KMWorld CRM Media Streaming Media Faulkner Speech Technology Unisphere/DBTA
Other ITI Websites
American Library Directory Boardwalk Empire Database Trends and Applications DestinationCRM EContentMag Faulkner Information Services Fulltext Sources Online InfoToday Europe Internet@Schools Intranets Today KMWorld Library Resource Literary Market Place OnlineVideo.net Plexus Publishing Smart Customer Service Speech Technology Streaming Media Streaming Media Europe Streaming Media Producer Unisphere Research



News & Events > NewsBreaks
Back Index Forward
Twitter RSS Feed
 



Open Library Upgrading Its Service
by
Posted On May 10, 2010

The Internet Archive (www.archive.org) has completed the system changes and upgrades to its Open Library giant catalog (http://openlibrary.org). The Open Library gathers cataloging data from donors around the web, ranging from individuals to libraries to publishers, and creates web pages. Currently it carries around 23 million catalog entries, including records for "works" (or "titles" in librarian parlance) and for various editions. In March it introduced a "soft" relaunch with changes to the user interface and underlying software. The relaunch has completed. (For an enthusiastic user's reactions to the completed "hard" launch, read Gary Price's coverage on Resource Shelf ("The Open Library Relaunch Is Complete," www.resourceshelf.com/2010/05/05/the-open-library-relaunch-underway/).) But, more changes are on the way, according to George Oates ("No one's called me Georgina for years"), the project lead and designer for Open Library.

The grand goal of the Open Library is "to provide a page on the web for every book ever published," according to its FAQ. Oates has headed up the project for about a year or so. Previously she had worked as a software designer for Flickr, the photo sharing service. Not being a librarian herself, she had to adjust to the "top-down" perspective of librarians in setting rules for catalog entries. However she seeks easier ways to retrieve and describe information, one that lets people exchange their own tags and find new techniques for people to "find books they didn't know they were looking for intuitively."

The difference between the soft launch version of March and the May hard launch version is not major. "We used the soft launch just to sort of soften the landing for people used to Open Library. It gave them a chance to see what we were up to. We really didn't do too much feature development in the interim. We mainly just worked out the migration into the new dot-org." In fact some features previously in place in the original Open Library had to be removed, e.g., full-text searching. But they will come back. Oates said, "We would like to bring back full-text search as soon as we can. We have rewritten the search engine from the ground up. We're excited about the better job we have done on full-text search. Before we were wrong in indexing books at a page level with no links between pages. Now we index the whole book as one document. For the last six months we have been focusing on ebooks."
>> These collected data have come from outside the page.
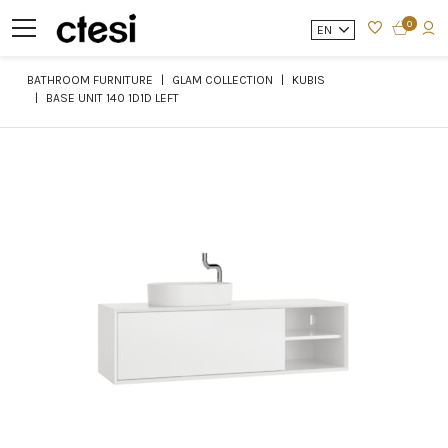
0
EN
BATHROOM FURNITURE
GLAM COLLECTION
KUBIS
BASE UNIT 140 1D1D LEFT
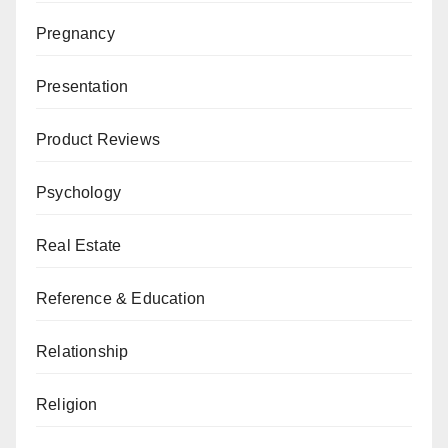
Pregnancy
Presentation
Product Reviews
Psychology
Real Estate
Reference & Education
Relationship
Religion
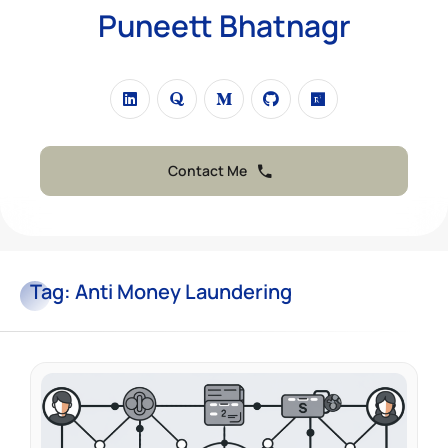
Puneett Bhatnagr
Contact Me
Tag:
Anti Money Laundering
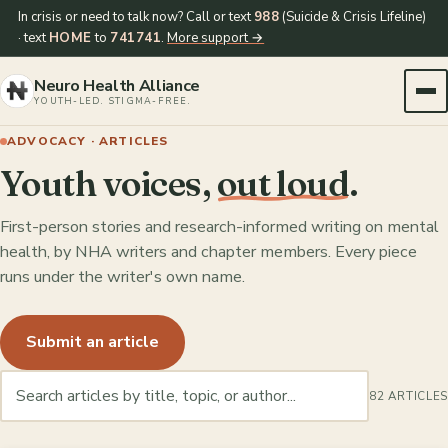
In crisis or need to talk now? Call or text
988
(Suicide & Crisis Lifeline)
· text
HOME
to
741741
.
More support →
Neuro Health Alliance
YOUTH-LED. STIGMA-FREE.
ADVOCACY · ARTICLES
Youth voices,
out loud
.
First-person stories and research-informed writing on mental
health, by NHA writers and chapter members. Every piece
runs under the writer's own name.
Submit an article
82 ARTICLES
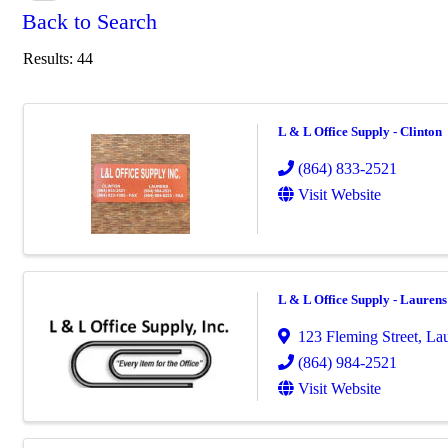
Back to Search
Results: 44
L & L Office Supply - Clinton
(864) 833-2521
Visit Website
L & L Office Supply - Laurens
123 Fleming Street
,
Lau
(864) 984-2521
Visit Website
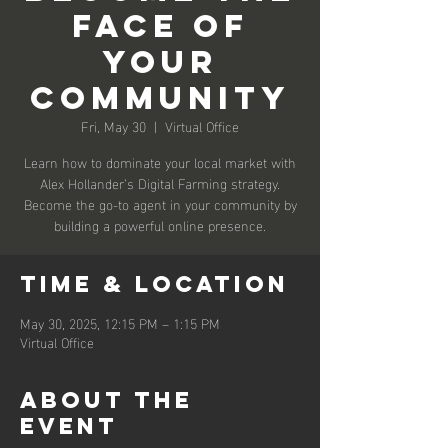
Face Of
Your
Community
Fri, May 30
  |  
Virtual Office
Learn how to dominate your local market with
Alex Hollander’s Digital Farming strategy.
Become the go-to agent in your community by
building a powerful online presence.
Time & Location
May 30, 2025, 12:15 PM – 1:15 PM
Virtual Office
About the
event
In the course of the restructure, they have also completely rebuilt the user interfaces to make the site easier to use, according to Oates. They found that "fifty percent of the requests we got were to correct an error. This meant users had a crucial misunderstanding of Open Library. The interface didn't make it clear enough that this is a wiki, a do-it-yourself site. So we made the history of editing feature and the edit button more prominent."

The book pages for the editions carry links to help users reach actual copies of the books. Oates points out that they have three levels of access information-read, buy, and borrow. Although they tap into Open Content Alliance for ebooks, Oates warned that they do not "inhale" all that content. "For example, Internet Archive has scanned serials which the Open Library cannot represent yet, like serials. Users can now check a box to only show ebooks in response to a search. One work may have six editions scanned. So, though there are around 1.2 million ebooks available, if all the ebooks at the "work" [or title] level might be more like half a million." Open Library also includes other "links to all sorts of ad hoc PDFs around the web." Since the Open Library is basically a wiki open to contributions and editing from any user, as Oates points out, anyone with knowledge of a downloadable book can add that information to the edition record. This response was a somewhat oblique reply to a question on whether they had plans to add links to Google Book Search items, particularly the 2 million downloadable public domain items.

The Internet Archive and Google have been involved in some hassles over the years, specifically in connection with the Google Books project. In fact, the Open Content Alliance was launched in 2005 to offer an alternative to Google Books (http://newsbreaks.infotoday.com/NewsBreaks/Open-Content-Alliance-Rises-to-the-Challenge-of-Google-Print-16110.asp). When a group of opponents to the proposed Google Book Search settlement formed the Open Book Alliance last year, an Internet Archive executive headed up the group (http://newsbreaks.infotoday.com/NewsBreaks/Anti-Google-Book-Settlement-Organizations-Band-Together-in-Open-Book-Alliance-55861.asp).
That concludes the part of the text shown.